Biblię Gutenberga można obejrzeć w Galerii Sztuki Średniowiecznej Muzeum Narodowego w Warszawie. Jest to jedna z pierwszych wydrukowanych w Europie książek.

Wystawa będzie trwała tylko do 23 marca. Później Biblia powróci do Muzeum Diecezji Pelplińskiej, gdzie jest przechowywana od 1959 r. Najważniejszej księdze chrześcijaństwa towarzyszą dzieła z kolekcji MNW, ukazujące historię piśmiennictwa i czytelnictwa u kresu średniowiecza. Prezentowane są malarskie i rzeźbiarskie wyobrażenia ksiąg, a także osób czytających lub piszących. Wśród tych okruchów epoki i najcenniejszym punktem wystawy jest Biblia Gutenberga.

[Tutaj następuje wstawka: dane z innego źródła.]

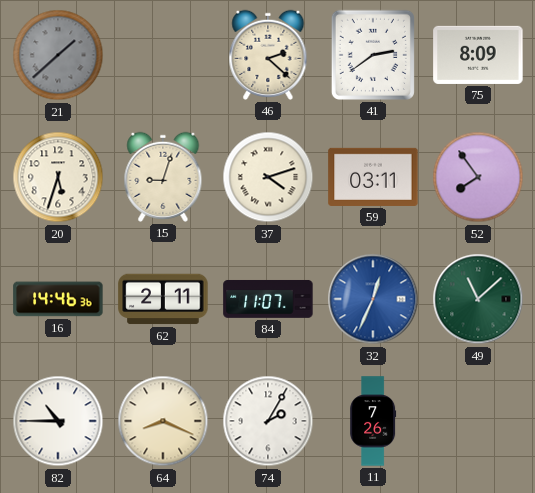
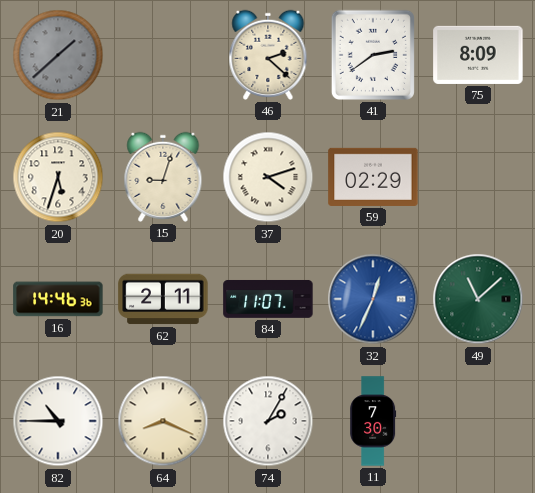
59: 03:11 -> 02:29
52: 7:54 -> none
11: 7:26 -> 7:30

Technologia wymyślona przez Jana Gutenberga okazała się przełomowa, ponieważ książka zaczęła stawać się towarem bardziej dostępnym. Pozwoliła też szybciej krążyć informacji i docierać do większej liczby osób. Na następny podobny przełom ludzkość musiała czekać ponad 500 lat, a był nim wynalazek cyfrowego zapisu informacji i sieci internetowej.
Do naszych czasów przetrwało 50 egzemplarzy Biblii Gutenberga, w większości niekompletnych. Dwa pelplińskie tomy należą do najlepiej zachowanych, brakuje tylko jednej karty, a dokładnie dwóch stron z Apokalipsy św. Jana. Biblia została zakupiona przez bp. Mikołaja Chrapickiego dla jego biblioteki w stolicy biskupiej w Chełmnie. W 1502 r. ofiarowano ją zgromadzeniu franciszkanów obserwantów, zwanych na ziemiach polskich bernardynami, z klasztoru w Lubawie. Po kasacie tego klasztoru w XIX w. trafiła do seminarium duchownego w Pelplinie. Tam dokonano identyfikacji egzemplarza jako pochodzącego z pracowni mistrza z Moguncji i przechowano do czasów niepodległej Polski.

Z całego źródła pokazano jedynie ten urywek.